[What to work on] The answer must be every line of the records below that holds the word "điện".

[Dataset records]
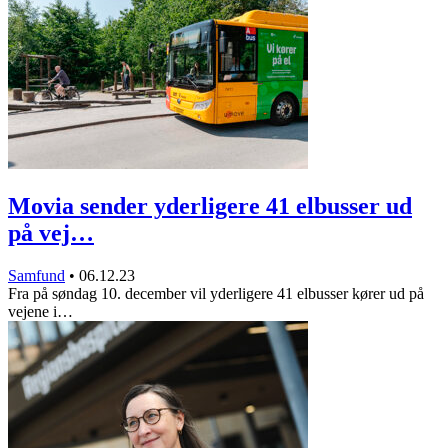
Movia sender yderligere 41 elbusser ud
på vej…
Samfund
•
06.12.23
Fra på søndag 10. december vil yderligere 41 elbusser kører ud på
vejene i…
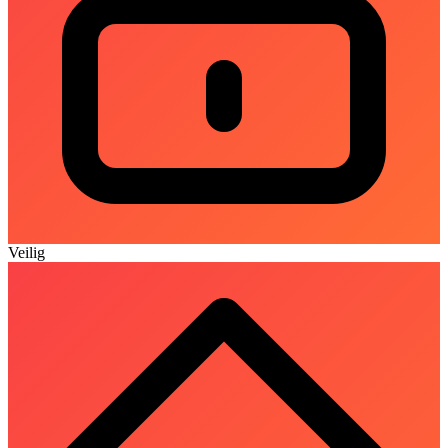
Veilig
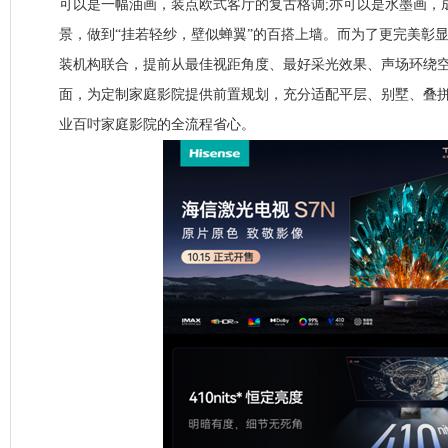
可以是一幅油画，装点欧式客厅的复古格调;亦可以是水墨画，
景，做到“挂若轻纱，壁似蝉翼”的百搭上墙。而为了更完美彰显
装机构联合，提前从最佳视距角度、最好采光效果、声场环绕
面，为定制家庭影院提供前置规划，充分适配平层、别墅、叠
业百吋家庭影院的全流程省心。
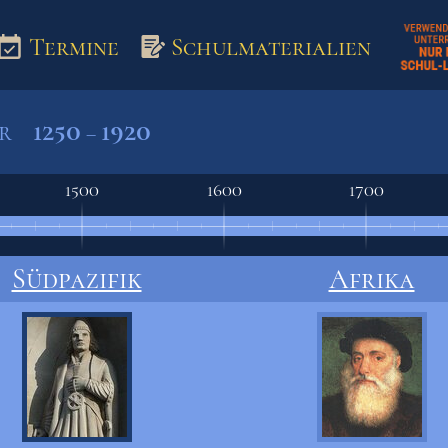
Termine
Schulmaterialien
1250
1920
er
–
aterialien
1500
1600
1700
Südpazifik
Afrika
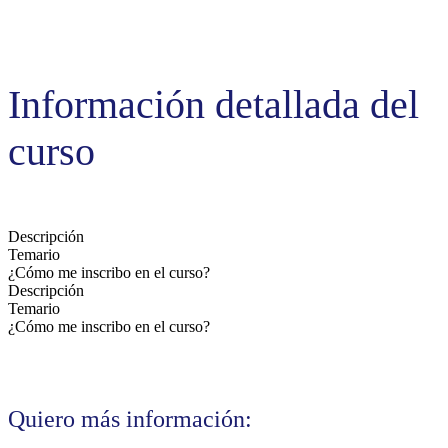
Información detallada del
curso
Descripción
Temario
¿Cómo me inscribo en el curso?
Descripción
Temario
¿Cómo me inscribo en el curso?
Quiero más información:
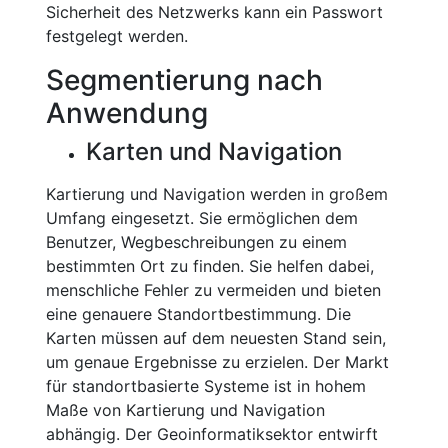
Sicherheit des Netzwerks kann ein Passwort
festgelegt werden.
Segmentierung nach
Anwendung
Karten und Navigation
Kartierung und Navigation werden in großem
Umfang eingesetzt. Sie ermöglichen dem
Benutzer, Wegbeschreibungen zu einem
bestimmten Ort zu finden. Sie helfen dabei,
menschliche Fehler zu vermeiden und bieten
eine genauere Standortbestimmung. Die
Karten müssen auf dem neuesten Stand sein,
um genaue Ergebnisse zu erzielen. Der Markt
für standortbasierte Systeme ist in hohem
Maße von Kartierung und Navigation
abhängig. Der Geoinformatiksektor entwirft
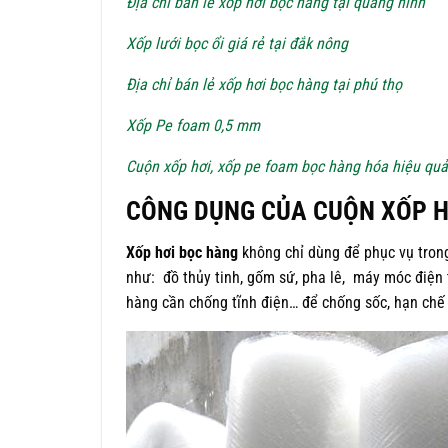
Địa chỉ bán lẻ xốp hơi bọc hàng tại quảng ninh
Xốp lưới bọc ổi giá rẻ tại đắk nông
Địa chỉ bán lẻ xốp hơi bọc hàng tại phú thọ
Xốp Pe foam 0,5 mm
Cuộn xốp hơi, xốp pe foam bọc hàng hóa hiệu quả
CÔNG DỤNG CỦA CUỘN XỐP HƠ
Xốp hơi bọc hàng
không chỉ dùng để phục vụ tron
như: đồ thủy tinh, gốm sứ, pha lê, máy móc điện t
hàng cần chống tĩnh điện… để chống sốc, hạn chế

[Answer to this problem]
như: đồ thủy tinh, gốm sứ, pha lê, máy móc điện t
hàng cần chống tĩnh điện… để chống sốc, hạn chế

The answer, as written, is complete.